Wi-Fi was invented by an accident!
A Australian scientist named John O'Sullivan was inspired by Stephen Hawking theory about volatile black holes and their next radio waves.
He started finding them and proved the right theory.
While doing so, he found that these weak signals were very difficult to distinguish from the larger background noise of the whole universe.
What are the signals?
These signals have traveled such extensive distances and very small and distorted by the gas and dust of the space they have passed.
This means that their waveform has changed from a sharp branch and is easy to identify, to a flat curve.

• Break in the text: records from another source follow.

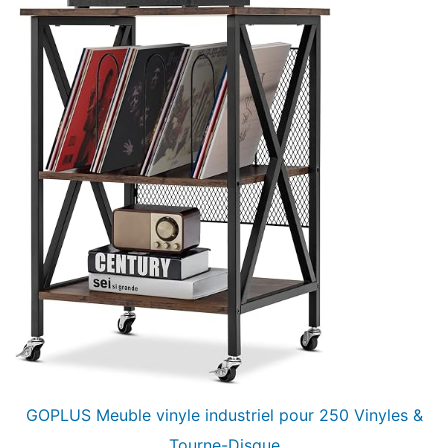
GOPLUS Meuble vinyle industriel pour 250 Vinyles &
Tourne-Disque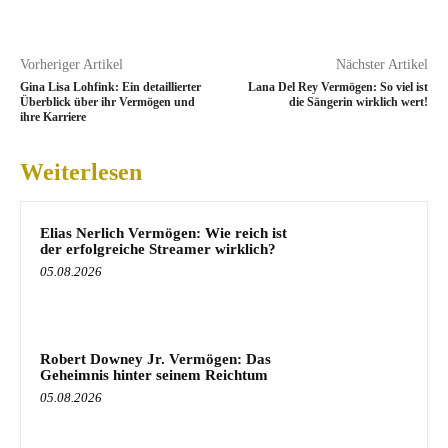
Vorheriger Artikel
Nächster Artikel
Gina Lisa Lohfink: Ein detaillierter
Lana Del Rey Vermögen: So viel ist
Überblick über ihr Vermögen und
die Sängerin wirklich wert!
ihre Karriere
Weiterlesen
Elias Nerlich Vermögen: Wie reich ist
der erfolgreiche Streamer wirklich?
05.08.2026
Robert Downey Jr. Vermögen: Das
Geheimnis hinter seinem Reichtum
05.08.2026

It was because of this that O'Sullivan and his studies, contemporaries had to work on creating a tool that could identify and filter specific radio waves.

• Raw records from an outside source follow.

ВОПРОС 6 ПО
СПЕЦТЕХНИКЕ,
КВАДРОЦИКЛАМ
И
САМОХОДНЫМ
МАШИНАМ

After many difficult jobs, O'Sullivan and a colleague who was able to create a tool based on a mathematical formula will help them find these waves, blocking unrelated radio signals to identify these
However, they did not succeed in finding Black Hole's radio waves.
...
John O'sullivan has worked for CSIRO and is tasked to seek to communicate with computers without wires - a wireless system of some types.

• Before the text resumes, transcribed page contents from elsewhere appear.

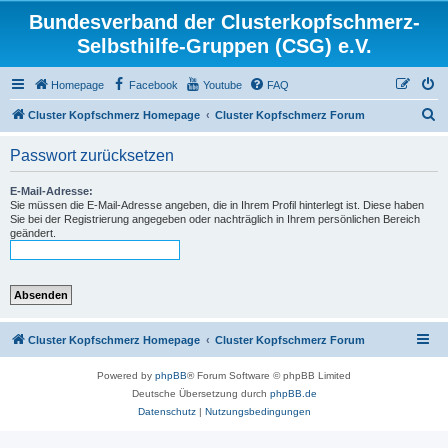
Bundesverband der Clusterkopfschmerz-
Selbsthilfe-Gruppen (CSG) e.V.
Homepage
Facebook
Youtube
FAQ
S
Cluster Kopfschmerz Homepage
Cluster Kopfschmerz Forum
u
Passwort zurücksetzen
c
h
E-Mail-Adresse:
Sie müssen die E-Mail-Adresse angeben, die in Ihrem Profil hinterlegt ist. Diese haben
e
Sie bei der Registrierung angegeben oder nachträglich in Ihrem persönlichen Bereich
geändert.
Cluster Kopfschmerz Homepage
Cluster Kopfschmerz Forum
Powered by
phpBB
® Forum Software © phpBB Limited
Deutsche Übersetzung durch
phpBB.de
Datenschutz
|
Nutzungsbedingungen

Remembering his previous research into black holes and the tools he created to determine the wireless black hole wave, O'Sullivan returned to the tool he made earlier.
Using this device's mathematical formula, he was able to modify and adjust it, using it as a basis for Wi-Fi to search for weak and blurred radio signals in the most noisy environment.
This released and unintentional invention has won the CSIRO about $ 1 billion in royalties.
O'Sullivan was patented it in the first hometown in 1992, then later in the United States in 1996.
So thank you to Stephen Hawking to inspire John O'Sullivan accidentally giving us all Wi-Fi!